Dan subtansi pelaporan Antasari tempo hari sejatinya hanya pengulangan skenario opsi kedua ini ke tengah-tengah masyarakat. Bahkan demi meruyakan kembali skenario ini, Antasari sampai menepikan pengetahuan sebagai praktisi hukum. Buktinya, Direktorat Tindak Pidana Umum Bareskrim memastikan penghentian proses penyelidikan laporan dugaan kriminalisasi yang dilayangkan Antasari. Ketiadaan bukti menjadi alasan tidak bisa naiknya perkara ke tahap penyidikan. Apalagi, laporan yang dilayangkan Antasari menyangkut putusan hukum yang sudah tetap atau inkracht.
Sebagai mantan praktisi hukum, penolakan ini mestinya sudah bisa diprediksi. Rasanya mustahil bila “kesaktian” Antasari Azhar lenyap selama dirinya meringkuk di penjara. Apakah nuansa emosional Antasari lebih kuat ketimbang nalar mantan praktisi hukum sehingga dirinya gapah-gopoh melakukan pelaporan pada hari yan penting dalam kaitan politik ibukota, dan barangkali nasional?
Kesimpulan, pelaporan Antasari tempo hari bukanlah langkah hukum. Alih-alih, pelaporan itu bukan mengejar penyelesaian di ranah hukum, melainkan manuver politik untuk tujuan tertentu. Mau manuver itu diteruskan atau ditolak, bukan lagi hal yang penting selama tujuan politiknya sudah tercapai. Pada titik ini, Antasari secara pasti telah meninggalkan statusnya sebagai praktisi hukum, dan menjadi seorang politikus –dan bagi seorang politikus kebenaran bukan soal bukti hukum melainkan perkara kepentingan.

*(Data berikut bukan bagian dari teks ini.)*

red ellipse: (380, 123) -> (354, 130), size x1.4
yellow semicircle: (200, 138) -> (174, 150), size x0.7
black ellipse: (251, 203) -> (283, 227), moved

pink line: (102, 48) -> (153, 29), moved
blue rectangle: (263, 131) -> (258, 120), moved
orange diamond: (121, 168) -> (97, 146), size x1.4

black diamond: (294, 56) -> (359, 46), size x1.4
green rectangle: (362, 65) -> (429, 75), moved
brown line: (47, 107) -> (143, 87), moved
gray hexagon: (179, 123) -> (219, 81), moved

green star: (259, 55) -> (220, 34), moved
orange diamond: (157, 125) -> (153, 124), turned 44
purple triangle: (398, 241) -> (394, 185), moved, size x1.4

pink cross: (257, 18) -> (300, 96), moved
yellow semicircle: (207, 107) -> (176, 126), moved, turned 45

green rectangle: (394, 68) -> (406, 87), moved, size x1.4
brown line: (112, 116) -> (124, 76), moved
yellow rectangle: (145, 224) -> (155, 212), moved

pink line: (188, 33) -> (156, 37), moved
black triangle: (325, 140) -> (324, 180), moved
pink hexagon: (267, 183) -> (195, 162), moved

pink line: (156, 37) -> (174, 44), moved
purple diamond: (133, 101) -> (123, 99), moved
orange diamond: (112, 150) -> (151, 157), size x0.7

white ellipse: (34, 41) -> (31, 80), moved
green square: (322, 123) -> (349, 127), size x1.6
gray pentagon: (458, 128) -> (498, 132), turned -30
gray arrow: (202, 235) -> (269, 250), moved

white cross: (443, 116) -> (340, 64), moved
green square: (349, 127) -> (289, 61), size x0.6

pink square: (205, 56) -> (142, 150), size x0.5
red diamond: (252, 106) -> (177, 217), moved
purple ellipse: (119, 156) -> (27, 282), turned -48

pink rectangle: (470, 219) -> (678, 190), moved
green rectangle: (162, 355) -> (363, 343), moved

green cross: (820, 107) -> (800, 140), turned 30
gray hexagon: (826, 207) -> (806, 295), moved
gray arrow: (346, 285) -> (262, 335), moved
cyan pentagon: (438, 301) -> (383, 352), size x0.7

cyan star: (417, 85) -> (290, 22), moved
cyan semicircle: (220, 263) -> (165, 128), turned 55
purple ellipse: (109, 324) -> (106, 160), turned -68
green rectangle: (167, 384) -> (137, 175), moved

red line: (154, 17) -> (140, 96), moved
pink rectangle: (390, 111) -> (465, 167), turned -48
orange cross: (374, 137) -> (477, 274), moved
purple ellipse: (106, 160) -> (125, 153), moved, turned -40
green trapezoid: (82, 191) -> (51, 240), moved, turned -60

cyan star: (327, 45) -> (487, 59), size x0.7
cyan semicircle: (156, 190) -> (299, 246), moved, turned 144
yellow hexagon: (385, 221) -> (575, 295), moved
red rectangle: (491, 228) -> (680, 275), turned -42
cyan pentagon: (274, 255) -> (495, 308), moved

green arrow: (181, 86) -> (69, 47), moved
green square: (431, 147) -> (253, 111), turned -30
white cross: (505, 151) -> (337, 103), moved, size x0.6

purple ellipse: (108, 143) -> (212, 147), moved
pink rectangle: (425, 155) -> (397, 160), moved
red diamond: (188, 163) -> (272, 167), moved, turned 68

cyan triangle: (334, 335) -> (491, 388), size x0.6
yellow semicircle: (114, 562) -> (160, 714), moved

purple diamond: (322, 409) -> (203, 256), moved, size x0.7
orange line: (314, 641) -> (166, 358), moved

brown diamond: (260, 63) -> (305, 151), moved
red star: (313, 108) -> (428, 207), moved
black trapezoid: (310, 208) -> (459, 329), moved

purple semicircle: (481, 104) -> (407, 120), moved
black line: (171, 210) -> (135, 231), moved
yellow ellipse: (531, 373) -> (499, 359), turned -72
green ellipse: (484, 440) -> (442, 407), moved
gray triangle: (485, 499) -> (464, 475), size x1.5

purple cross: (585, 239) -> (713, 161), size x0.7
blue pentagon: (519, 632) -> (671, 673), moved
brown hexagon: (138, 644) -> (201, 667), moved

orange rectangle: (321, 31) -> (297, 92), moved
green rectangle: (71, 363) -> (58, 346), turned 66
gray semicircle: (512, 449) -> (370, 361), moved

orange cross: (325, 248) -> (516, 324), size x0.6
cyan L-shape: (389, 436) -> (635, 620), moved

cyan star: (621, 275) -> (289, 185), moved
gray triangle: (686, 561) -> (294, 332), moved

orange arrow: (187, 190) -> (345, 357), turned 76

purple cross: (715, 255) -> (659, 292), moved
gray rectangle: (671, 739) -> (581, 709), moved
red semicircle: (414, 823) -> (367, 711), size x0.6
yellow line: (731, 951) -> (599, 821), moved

Karenanya, jawaban kuasa hukum Antasari pun terkesan politis.  “Sampai kiamat Antasari tidak akan meminta maaf ke SBY,” katanya. Apa hubungannya kiamat dengan penegakan hukum? Bukankah hukum terkait dengan pembuktian benar-salah di mata hukum, bukan emosional kiamat sudah jauh/dekat?